▸ Task inputs:
++++++++++

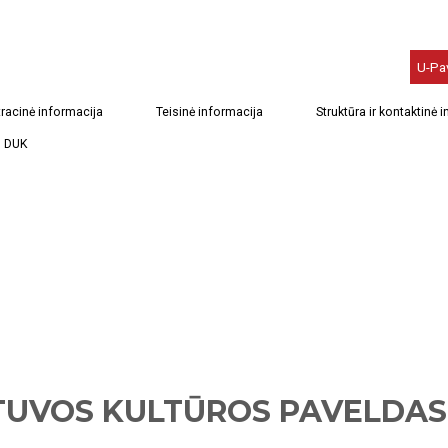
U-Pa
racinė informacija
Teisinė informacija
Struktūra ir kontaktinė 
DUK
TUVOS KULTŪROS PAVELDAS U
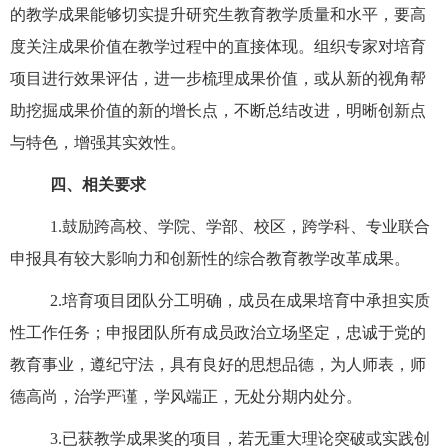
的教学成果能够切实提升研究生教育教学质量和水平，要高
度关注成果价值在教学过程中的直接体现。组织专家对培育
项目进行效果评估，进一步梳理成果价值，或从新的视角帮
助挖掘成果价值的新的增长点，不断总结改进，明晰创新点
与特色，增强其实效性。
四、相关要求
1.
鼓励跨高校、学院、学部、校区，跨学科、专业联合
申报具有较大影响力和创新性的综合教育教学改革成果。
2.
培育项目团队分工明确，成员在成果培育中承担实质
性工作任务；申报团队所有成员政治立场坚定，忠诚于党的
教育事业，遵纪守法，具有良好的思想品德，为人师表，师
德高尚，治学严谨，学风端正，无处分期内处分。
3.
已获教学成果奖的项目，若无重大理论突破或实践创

++++++++++

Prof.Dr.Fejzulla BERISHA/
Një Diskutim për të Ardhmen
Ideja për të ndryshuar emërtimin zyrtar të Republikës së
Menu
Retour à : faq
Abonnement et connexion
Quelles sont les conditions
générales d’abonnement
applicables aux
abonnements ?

++++++++++

▸ Exercise goal:
Gather every line from the entries above where the word "informacija" appears, and copy them.

▸ Solution for this task:
racinė informacija
Teisinė informacija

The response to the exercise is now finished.